Pan’s Labyrinth Film Review

2006
Dir: Guillermo Del Toro
Script: Guillermo Del Toro
Cast:
Ivana Baquero, Doug Jones, Sergi López, Maribel Verdú, Ariadna Gil, Álex Angulo

In war torn post-Civil War Spain, Ofelia (Baquero) and her pregnant mother Carmen are taken under wing of the fascist and spiteful Captain Vidal (López). After discovering an ancient labyrinth in the nearby woods, Ofelia meets the faun Pan (Jones), who believes her to be the reincarnation of Princess Moanna, daughter to the king of the underworld, and assigns her three tasks to ensure her predecessor’s essence is intact.

Essentially a remake of Victor Erice’s Spirit of the Beehive, Pan’s Labyrinth is a labour of love stemmed from a fanatical childhood fascination with monsters, a visually grimy, gothic fairy tale reminiscent of Terry Gilliam’s finest. Wartime drama and mythical horror coexist with astonishing effect.

While Pan’s fantastical scenes are amalgamated from Guillermo Del Toro’s work on Chronos, Mimic and Hellboy, in tone and setting the film is closer to his most personal piece, The Devil’s Backbone, substituting the ghost-story elements for a harrowing, ethereal mythos that harkens back to the gruesome morality of pre-Grimm European children’s stories.
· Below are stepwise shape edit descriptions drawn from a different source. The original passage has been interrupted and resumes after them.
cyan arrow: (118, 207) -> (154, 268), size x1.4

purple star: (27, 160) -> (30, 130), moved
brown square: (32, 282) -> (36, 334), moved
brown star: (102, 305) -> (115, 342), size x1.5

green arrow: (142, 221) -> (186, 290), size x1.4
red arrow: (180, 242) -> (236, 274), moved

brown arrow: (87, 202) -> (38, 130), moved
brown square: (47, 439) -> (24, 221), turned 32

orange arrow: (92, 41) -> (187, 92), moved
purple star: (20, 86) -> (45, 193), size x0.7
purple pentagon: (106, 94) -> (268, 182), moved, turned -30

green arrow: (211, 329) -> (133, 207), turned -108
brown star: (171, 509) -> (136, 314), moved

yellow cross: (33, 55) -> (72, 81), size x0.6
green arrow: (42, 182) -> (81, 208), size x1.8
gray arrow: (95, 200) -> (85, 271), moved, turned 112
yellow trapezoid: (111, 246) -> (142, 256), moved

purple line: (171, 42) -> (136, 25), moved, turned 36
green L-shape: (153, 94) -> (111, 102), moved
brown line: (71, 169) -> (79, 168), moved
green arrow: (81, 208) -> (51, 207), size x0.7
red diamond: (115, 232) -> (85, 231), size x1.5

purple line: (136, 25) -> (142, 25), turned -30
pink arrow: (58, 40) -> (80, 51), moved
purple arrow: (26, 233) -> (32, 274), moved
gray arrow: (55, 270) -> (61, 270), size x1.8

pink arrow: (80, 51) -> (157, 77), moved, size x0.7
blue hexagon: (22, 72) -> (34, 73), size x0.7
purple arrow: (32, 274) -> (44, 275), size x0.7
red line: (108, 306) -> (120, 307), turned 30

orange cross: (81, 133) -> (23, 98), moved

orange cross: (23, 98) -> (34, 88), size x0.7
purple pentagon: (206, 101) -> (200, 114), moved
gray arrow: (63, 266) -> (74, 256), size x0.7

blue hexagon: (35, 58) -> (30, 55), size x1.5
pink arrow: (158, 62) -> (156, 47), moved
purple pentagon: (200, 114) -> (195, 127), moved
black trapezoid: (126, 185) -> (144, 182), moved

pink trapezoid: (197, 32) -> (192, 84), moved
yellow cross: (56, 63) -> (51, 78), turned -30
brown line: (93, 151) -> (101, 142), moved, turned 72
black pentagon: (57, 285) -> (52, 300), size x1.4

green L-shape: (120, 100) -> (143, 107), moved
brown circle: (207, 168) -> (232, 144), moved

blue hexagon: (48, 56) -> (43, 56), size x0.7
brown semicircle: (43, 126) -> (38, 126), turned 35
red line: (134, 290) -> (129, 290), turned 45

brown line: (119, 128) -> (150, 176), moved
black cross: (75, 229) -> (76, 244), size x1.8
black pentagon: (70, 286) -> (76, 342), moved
Much like The Devil’s Backbone, the evil here is entirely human, the actions carried out under Captain Vidal’s callous rule resonant long after Pan’s creatures have sunk back into the shadows.

Pan's Labyrinth
Pan's Labyrinth

11-year old Ivana Baquero effortlessly leads an impeccable cast. Like much of Guillermo’s more intimate catalogue, there is a strong female presence throughout, with Maribel Verdú (Y Tu Mamá También) as Mercedes, the compassionate revolutionary and substitute maternal figure, providing a perspective from both sides, catalytic to the foreshadowed insurrection that will have devastating effects for all involved. Young Ofeila’s rite of passage barely affects Vidal’s efforts against the rebels; she is simply another inevitable victim.

Doug Jones (Hellboy’s Abe Sapien) performs dual monster roles; the benevolent, earthly Pan and the briefly seen but unforgettable Pale Man. Sergi López plays the emotionally vacant Vidal with a simmering, concealed intensity that makes the character as intriguing and unpredictable as he is despicable.

Indicated from the first scene, Ofelia’s journey will not end happily ever after. It’s this tragic, textual and heart-breaking gravitas that solidifies Pan’s as an instant classic. Del Toro’s elaborate, visionary fantasies play second fiddle to an intimate portrayal of the irrepressible idealism of youth during volatile times. Are the fantasy sequences real? It really doesn’t matter.

Pan’s Labyrinth offers a unique twist on multiple genres, a fairy tale for grown-ups about the power of the imagination against fascist rule, of free spirit overcoming all adversity, through life and beyond. Revolutionary.